Ces discours, encore rarissimes, voire inexistants, il y a dix ans, se multiplient. Ce sont eux qui ont poussé Centrale Nantes à revoir sa formation. “Nous avons vu apparaître ces positions vers 2018, et les premiers étudiants ont libéré la parole des suivants”, dit Jean-Marc Benguigui. “Nos jeunes souhaitent vraiment que l’école s’adapte au monde d’aujourd’hui et que l’enseignement intègre tous les aspects environnementaux. Ce sont les élèves qui nous ont aidés à changer et à remettre en question notre enseignement.”
L’école a également lancé deux autres formations en 2023 autour des énergies renouvelables, de la maîtrise et de la gestion de l’énergie. Elles s’ajoutent aux six autres formations d’accès sur les questions environnementales. A la rentrée 2024, tous les cours du tronc commun aborderont cette question.
Reste à savoir si cette formation « low-tech » intéresse les entreprises ou les collectivités. Jean-Marc Benguigui évoque un « un intérêt croissant et bien réel », ce que confirme Ilan Vermeren, l’un des premiers diplômés de ce cursus.

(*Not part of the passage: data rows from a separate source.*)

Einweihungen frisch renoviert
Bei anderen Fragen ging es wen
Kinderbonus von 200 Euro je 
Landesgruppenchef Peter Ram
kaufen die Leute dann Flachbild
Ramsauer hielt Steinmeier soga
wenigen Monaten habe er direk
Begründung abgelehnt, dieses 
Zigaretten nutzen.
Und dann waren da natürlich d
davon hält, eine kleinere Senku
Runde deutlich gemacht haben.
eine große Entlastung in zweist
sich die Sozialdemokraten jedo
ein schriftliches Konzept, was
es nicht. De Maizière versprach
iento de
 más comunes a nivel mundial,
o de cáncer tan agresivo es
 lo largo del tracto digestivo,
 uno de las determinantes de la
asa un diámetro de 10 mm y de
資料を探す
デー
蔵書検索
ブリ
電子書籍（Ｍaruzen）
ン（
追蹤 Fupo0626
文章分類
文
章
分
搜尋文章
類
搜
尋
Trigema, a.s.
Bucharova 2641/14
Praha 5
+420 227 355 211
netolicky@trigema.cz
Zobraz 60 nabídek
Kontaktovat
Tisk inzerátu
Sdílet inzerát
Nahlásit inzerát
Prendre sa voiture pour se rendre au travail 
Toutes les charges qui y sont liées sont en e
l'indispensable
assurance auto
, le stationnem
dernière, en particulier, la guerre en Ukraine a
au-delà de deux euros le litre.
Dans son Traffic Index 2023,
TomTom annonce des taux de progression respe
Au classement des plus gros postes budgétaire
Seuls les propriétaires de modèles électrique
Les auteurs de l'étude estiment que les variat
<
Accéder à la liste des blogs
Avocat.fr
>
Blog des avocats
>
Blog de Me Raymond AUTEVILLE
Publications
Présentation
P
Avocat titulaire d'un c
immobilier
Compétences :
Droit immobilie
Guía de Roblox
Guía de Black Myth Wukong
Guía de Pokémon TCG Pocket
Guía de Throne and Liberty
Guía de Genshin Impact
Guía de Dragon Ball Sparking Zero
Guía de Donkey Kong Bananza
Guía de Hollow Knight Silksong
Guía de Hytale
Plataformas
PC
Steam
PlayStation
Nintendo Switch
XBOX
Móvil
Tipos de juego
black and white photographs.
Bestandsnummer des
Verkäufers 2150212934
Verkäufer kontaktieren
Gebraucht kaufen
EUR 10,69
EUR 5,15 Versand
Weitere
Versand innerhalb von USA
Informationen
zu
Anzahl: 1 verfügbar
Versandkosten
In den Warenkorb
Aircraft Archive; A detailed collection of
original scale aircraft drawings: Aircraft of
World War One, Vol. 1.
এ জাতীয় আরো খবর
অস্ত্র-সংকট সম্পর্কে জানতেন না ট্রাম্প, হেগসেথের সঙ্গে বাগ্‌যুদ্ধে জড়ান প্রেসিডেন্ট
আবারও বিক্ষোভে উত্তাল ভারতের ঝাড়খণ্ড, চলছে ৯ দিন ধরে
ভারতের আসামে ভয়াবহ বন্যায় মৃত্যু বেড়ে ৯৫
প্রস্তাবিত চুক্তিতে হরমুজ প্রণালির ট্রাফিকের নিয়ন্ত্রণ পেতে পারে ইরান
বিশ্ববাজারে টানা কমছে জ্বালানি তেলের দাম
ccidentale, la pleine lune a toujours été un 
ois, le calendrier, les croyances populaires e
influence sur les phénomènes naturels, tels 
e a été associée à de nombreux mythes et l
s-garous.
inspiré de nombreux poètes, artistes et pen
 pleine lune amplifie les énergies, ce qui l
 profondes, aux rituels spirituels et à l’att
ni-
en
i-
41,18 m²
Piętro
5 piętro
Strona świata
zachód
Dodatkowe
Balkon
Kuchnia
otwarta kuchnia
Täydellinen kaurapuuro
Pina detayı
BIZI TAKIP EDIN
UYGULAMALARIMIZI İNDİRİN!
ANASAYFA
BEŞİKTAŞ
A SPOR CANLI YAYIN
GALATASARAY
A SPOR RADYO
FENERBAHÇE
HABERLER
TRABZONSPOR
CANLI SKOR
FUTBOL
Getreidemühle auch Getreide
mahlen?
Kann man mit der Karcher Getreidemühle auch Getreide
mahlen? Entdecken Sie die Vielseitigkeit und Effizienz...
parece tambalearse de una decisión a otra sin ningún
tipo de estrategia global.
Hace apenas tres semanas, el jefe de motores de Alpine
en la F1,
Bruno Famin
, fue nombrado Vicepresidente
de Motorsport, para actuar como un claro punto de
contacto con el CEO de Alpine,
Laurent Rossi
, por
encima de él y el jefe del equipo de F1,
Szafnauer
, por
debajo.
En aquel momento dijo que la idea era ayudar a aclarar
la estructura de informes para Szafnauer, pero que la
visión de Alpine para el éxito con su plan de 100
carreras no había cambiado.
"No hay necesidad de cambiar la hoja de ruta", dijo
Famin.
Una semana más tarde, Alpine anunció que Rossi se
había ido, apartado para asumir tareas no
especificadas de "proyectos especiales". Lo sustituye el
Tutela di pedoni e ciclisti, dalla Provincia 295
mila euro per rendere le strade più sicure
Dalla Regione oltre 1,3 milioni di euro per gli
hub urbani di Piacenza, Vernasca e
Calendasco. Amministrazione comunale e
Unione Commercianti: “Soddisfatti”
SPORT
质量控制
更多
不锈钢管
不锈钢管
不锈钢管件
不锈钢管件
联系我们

Après un stage de six mois au Brésil, consacré à la conception d’un four à biochar (une poudre de charbon), il travaille aujourd’hui au Dôme de Caen, centre de culture scientifique, où il est chargé notamment de promouvoir les low-tech dans La Normandie. “Ça intéresse beaucoup de monde, explique Ilan Vermeren. Nous vivons dans un monde où nos chaînes d’approvisionnement sont de plus en plus tendues, et le retour à un niveau technologique inférieur permet aux grands groupes d’être plus résilients face à ces contraintes, en apprenant par exemple à se passer des métaux rares. , aujourd’hui incontournable dans la fabrication des smartphones.”
Preuve d’un intérêt naissant de la part des grands groupes, citons entre autres la création récente par Airbus d’un poste de chef de projet chargé de développer le low-tech dans l’assemblage aéronautique.